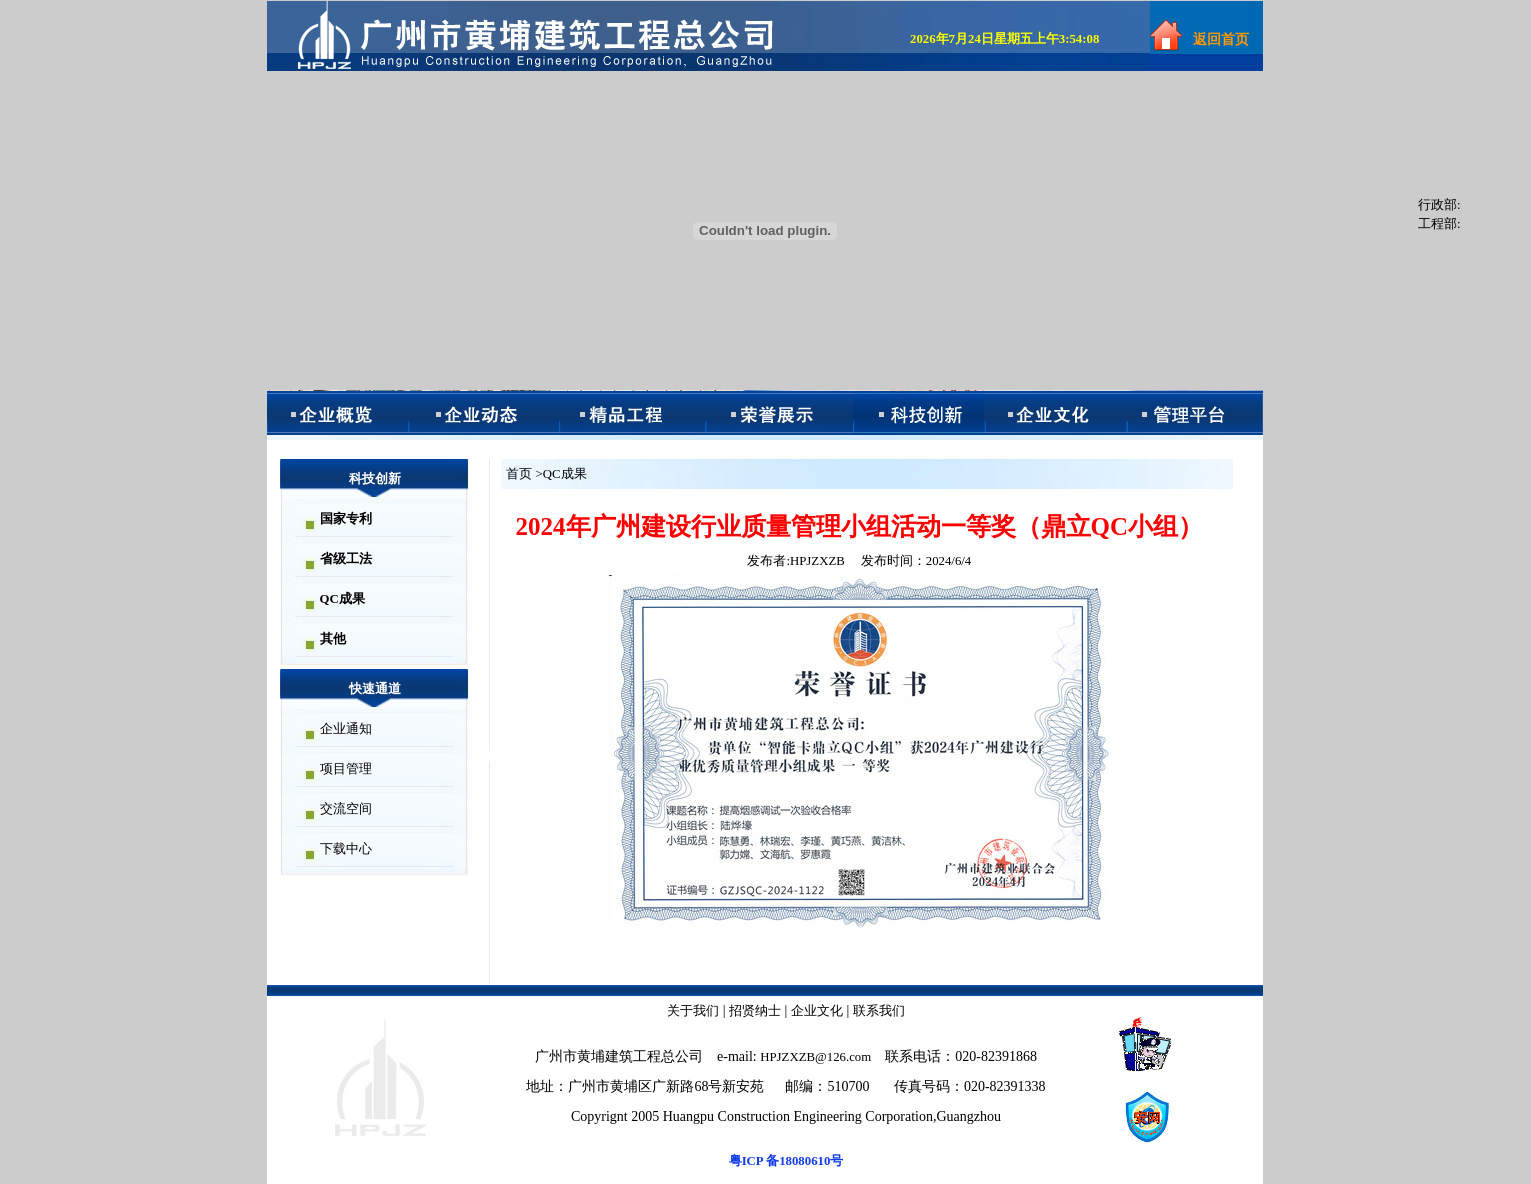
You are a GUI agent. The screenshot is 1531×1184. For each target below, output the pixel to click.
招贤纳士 (755, 1011)
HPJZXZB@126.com (815, 1057)
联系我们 (879, 1011)
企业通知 (346, 729)
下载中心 (346, 849)
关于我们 (693, 1011)
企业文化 (817, 1011)
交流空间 (346, 809)
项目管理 (346, 769)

★ ★ ★ ★ ★

From the line containing "HPJZXZB@126.com (815, 1057)" through the end of the material, print each line exactly as it appears.

HPJZXZB@126.com (815, 1057)
联系我们 (879, 1011)
企业通知 (346, 729)
下载中心 (346, 849)
关于我们 (693, 1011)
企业文化 (817, 1011)
交流空间 (346, 809)
项目管理 (346, 769)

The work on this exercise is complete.